Chris White, the team's head coach, an intense and serious man of 24 who is sports organizer at the town's leisure center, recalls the first sprouting of American football in the town three years ago. "We were just a half dozen lads who tried to play on a farm field, and to begin with, we didn't even have a ball" he says. "So we got hold of a soccer ball, let some of the air out and bound it with duct tape. Only it got left in a car one hot day and it exploded.
"We put an ad in the paper to see if we could expand a bit, and we got 60 replies, which shook us. Soon we had it figured out that the biggest blokes had to go in the defensive line, that the smaller ones got to be receivers, and anybody who could throw the ball was a quarterback. So we next went looking for a loan. All the regular banks turned us down, and in the end we had to pay 21 percent to a finance company on £6,000. That kitted about 20 of us, so we had to interchange helmets going on and off the field. We were going 18 months before we could afford pads. We just worked on the basic techniques: blocking, running drills, tackling. I remember the shock I got when I realized the helmets and shoulder pads weren't made out of tank parts, that they just spread the pain to other places. I didn't understand that you could be walking away and somebody would torpedo you in the back, try and break you in two. They can pull a lot of stunts here because our refs have so little experience.
"We had to wait another year before we could get hold of any good [playing] manuals. The ones in the bookstores were just really tips on how to watch the game on TV, because it was the telly that started the whole thing off in this country."

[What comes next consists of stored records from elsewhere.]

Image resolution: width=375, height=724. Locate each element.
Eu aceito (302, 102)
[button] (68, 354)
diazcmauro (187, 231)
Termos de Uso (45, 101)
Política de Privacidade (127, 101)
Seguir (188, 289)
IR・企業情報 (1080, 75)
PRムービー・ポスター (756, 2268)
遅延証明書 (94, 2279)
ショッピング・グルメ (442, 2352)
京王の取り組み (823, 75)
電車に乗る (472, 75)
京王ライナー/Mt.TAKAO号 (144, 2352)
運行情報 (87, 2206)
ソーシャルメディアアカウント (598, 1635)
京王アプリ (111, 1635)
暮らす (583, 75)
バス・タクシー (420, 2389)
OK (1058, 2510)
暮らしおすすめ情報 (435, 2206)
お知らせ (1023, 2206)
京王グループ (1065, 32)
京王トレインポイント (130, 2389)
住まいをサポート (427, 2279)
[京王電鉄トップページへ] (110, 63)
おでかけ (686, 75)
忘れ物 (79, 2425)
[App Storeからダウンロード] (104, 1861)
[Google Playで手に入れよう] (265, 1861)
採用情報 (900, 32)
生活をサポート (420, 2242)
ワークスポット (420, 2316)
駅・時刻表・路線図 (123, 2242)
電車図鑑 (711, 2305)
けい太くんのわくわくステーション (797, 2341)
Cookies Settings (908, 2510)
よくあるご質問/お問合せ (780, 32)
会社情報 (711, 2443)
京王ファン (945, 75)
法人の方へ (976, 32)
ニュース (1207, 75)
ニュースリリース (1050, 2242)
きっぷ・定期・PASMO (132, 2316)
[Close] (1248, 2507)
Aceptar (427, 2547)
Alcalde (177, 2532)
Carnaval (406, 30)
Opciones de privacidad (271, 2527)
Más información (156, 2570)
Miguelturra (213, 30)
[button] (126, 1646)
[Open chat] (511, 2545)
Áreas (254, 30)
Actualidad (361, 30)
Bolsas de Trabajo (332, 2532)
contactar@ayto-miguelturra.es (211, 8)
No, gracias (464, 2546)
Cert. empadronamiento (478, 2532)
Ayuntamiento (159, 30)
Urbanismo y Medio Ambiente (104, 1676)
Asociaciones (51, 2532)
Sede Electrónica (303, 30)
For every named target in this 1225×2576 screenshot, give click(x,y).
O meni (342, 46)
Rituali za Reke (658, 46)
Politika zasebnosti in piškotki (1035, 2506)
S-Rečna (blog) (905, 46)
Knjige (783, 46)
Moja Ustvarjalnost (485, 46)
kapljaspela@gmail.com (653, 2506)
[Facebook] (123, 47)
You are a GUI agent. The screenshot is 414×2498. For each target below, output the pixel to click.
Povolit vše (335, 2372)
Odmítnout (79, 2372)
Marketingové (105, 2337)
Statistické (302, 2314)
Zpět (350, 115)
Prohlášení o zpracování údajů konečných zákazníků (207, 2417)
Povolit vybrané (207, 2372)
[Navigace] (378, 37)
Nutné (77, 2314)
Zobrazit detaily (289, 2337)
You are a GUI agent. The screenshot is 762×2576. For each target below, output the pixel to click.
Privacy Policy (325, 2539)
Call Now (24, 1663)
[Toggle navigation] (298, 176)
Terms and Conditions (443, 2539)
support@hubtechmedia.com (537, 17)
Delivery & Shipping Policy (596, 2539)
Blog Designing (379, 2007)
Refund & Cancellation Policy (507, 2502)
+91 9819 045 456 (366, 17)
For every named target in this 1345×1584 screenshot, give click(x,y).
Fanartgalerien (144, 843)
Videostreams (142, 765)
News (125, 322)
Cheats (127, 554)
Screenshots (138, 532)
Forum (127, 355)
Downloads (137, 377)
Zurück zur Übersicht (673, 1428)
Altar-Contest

In the heterogeneous mix of porn shops, bistros and fancy French butchers that make up London's Soho district, on a door on the corner of Great Poulteney Street you will see a metal plate inscribed CHEERLEADER PRODUCTIONS LTD. It IS a phrase that one day might find a modest niche in the history of the sport, for it was here, just over three years ago, that the unlikely notion was spawned of serving up football à l'américaine to a TV audience that would have assumed an offensive lineman was an ill-mannered oaf who had come to fix the phone.